What is being asked: Your answer should be one number: how many lines below hold the word "Седі".

--- Data for review Enclosed Below ---

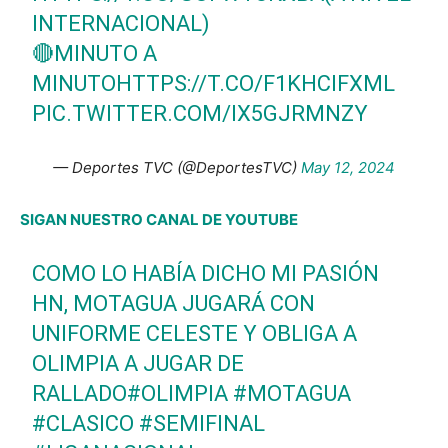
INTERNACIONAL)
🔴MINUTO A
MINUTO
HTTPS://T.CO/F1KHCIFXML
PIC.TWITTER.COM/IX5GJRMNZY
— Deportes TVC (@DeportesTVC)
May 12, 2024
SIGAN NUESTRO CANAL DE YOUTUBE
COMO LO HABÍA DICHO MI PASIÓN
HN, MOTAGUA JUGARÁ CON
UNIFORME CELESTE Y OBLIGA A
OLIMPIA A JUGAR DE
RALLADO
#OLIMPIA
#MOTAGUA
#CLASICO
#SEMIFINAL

--- End of Enclosed Data for review ---
--- Data for review Enclosed Below ---

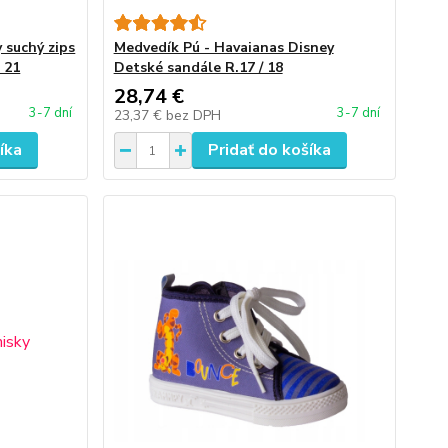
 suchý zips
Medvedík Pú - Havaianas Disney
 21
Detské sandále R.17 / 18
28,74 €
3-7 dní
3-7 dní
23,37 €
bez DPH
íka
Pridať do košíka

--- End of Enclosed Data for review ---
--- Data for review Enclosed Below ---

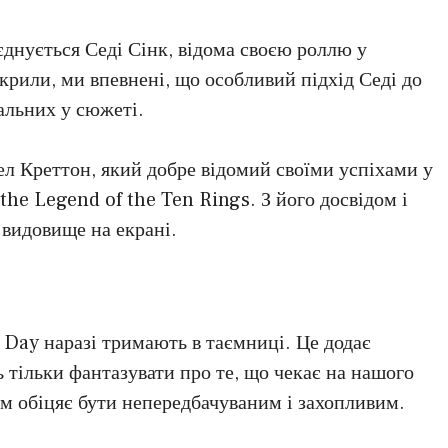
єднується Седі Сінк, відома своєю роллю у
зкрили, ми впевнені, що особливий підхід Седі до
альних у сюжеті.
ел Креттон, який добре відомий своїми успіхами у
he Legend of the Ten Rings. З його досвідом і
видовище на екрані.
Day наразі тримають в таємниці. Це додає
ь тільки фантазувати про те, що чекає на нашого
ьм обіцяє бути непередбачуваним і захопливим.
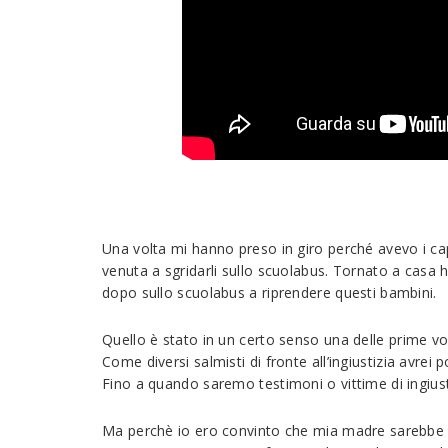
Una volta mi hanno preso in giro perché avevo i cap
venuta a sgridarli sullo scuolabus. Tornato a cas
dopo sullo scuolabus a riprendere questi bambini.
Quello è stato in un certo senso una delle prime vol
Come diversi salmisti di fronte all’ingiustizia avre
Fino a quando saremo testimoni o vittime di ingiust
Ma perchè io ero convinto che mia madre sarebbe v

--- End of Enclosed Data for review ---

Completed exercise: 2